Page-level text extractions
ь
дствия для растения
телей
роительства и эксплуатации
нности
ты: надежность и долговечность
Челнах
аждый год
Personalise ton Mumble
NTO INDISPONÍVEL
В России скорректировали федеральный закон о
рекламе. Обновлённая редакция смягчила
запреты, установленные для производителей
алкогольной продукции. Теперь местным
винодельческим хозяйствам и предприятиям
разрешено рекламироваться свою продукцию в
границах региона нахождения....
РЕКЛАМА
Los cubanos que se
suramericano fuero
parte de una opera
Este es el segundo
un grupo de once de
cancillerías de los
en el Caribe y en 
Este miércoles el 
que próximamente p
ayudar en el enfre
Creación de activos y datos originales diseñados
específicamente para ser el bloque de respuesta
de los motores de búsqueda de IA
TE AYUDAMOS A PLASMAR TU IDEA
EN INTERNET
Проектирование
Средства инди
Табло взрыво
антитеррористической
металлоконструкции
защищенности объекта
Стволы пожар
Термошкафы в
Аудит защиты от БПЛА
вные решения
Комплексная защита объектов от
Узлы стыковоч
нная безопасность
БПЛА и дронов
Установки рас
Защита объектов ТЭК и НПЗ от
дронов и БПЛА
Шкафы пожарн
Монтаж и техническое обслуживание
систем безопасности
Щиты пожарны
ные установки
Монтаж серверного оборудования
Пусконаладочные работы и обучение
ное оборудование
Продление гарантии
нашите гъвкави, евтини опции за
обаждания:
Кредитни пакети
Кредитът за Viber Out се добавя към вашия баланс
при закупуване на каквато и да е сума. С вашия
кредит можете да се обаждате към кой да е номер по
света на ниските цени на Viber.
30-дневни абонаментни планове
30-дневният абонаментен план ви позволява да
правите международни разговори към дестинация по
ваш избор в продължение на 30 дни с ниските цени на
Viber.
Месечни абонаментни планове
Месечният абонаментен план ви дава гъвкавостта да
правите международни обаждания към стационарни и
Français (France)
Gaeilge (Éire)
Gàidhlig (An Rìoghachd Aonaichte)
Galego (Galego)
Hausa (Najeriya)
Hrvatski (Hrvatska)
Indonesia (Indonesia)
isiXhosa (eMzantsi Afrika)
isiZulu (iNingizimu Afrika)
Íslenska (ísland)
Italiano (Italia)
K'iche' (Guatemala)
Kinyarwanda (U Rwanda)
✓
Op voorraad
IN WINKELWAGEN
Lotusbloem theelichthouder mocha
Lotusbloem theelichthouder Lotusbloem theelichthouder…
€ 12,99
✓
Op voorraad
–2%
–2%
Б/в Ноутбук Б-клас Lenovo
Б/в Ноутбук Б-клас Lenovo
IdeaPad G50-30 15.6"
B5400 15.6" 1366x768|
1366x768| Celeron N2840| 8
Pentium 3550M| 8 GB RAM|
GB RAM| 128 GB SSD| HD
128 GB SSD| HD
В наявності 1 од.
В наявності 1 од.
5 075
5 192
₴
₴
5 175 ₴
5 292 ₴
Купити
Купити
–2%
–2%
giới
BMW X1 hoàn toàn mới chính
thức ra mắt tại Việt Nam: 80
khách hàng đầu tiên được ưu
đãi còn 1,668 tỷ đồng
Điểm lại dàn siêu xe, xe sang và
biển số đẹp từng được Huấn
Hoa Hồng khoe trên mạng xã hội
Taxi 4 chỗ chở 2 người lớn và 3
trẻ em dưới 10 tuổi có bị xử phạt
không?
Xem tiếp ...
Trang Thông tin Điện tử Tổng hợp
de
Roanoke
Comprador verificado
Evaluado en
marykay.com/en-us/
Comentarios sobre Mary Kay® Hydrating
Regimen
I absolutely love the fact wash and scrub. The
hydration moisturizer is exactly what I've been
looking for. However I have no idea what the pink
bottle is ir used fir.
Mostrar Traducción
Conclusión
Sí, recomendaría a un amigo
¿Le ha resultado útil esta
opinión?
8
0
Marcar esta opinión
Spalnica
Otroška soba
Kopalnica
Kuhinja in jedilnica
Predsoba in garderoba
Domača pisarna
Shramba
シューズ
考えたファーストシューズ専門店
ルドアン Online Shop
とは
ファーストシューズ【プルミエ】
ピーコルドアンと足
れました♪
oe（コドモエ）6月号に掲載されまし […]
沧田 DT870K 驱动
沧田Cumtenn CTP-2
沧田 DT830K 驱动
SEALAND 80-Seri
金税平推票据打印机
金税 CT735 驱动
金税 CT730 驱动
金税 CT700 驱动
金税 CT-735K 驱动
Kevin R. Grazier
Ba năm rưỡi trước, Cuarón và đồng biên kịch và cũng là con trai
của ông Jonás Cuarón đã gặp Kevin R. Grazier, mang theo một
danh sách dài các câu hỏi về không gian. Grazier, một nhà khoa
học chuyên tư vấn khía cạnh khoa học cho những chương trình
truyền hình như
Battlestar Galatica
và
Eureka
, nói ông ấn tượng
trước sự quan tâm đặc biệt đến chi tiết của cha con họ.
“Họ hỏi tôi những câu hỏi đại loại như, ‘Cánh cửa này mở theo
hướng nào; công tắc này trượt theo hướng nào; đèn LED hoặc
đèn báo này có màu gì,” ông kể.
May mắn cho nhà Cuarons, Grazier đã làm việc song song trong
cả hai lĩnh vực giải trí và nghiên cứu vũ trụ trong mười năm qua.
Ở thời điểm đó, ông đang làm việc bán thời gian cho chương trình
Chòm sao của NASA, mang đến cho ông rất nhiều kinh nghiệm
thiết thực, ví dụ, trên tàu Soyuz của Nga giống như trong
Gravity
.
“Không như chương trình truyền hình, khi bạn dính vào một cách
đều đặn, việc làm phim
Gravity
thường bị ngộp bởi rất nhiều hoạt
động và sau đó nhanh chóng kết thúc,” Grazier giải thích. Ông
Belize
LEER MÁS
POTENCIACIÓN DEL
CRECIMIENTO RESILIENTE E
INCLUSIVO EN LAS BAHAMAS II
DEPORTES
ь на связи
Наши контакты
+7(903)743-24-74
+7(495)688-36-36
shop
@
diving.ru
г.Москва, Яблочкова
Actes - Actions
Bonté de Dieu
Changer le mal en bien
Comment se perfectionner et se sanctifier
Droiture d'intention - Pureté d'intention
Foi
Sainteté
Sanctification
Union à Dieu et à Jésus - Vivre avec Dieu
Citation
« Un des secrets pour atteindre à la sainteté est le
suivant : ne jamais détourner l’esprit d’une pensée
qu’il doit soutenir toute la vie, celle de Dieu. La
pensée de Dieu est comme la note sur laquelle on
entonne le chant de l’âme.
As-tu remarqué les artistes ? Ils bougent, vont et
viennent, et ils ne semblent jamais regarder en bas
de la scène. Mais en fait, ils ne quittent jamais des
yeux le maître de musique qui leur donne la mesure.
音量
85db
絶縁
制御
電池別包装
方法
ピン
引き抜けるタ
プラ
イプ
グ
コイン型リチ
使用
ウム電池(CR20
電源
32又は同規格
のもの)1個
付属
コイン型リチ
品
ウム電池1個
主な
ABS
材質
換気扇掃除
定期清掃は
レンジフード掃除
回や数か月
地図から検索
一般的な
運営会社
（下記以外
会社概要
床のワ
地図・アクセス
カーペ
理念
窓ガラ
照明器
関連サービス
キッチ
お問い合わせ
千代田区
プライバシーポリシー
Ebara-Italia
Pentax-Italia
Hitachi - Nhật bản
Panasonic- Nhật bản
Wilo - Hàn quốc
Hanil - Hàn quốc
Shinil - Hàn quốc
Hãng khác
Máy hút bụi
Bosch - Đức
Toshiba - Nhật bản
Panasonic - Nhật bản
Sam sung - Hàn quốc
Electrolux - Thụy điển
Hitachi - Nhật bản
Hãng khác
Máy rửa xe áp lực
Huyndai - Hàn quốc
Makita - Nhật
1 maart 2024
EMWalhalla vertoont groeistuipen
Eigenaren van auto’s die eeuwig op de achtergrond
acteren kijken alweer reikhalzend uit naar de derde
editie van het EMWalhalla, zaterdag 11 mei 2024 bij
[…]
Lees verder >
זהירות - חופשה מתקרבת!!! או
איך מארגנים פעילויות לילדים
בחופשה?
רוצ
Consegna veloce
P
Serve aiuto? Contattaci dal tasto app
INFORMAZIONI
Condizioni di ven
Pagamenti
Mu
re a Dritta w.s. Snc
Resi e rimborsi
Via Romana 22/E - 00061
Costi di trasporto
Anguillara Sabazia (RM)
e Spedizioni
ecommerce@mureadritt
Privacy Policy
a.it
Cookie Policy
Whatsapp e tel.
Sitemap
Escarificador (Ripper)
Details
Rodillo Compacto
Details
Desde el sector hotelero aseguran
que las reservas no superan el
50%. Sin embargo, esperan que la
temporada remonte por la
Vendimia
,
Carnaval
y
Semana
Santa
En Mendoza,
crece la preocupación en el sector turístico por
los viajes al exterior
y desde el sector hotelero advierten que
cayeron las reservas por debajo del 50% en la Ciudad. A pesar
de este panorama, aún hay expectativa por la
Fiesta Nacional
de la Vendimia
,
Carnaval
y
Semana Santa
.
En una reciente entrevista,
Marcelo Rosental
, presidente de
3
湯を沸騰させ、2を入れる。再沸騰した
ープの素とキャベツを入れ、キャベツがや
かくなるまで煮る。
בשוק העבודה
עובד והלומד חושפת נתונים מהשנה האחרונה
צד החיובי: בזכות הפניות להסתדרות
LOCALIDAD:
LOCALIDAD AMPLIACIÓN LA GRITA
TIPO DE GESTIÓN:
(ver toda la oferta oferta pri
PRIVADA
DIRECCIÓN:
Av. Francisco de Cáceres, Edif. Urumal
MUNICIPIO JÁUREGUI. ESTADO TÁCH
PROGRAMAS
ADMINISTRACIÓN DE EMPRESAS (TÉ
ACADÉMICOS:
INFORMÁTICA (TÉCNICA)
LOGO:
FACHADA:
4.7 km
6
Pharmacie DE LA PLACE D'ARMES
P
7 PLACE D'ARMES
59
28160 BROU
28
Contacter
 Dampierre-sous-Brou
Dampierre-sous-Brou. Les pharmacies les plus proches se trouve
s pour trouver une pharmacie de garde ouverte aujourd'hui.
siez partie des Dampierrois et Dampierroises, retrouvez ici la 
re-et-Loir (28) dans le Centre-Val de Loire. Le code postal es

:: TASK ITEM ::
The task calls for all lines in the entries that hold "абонаментни".

:: EXERCISE RESPONSE ::
30-дневни абонаментни планове
Месечни абонаментни планове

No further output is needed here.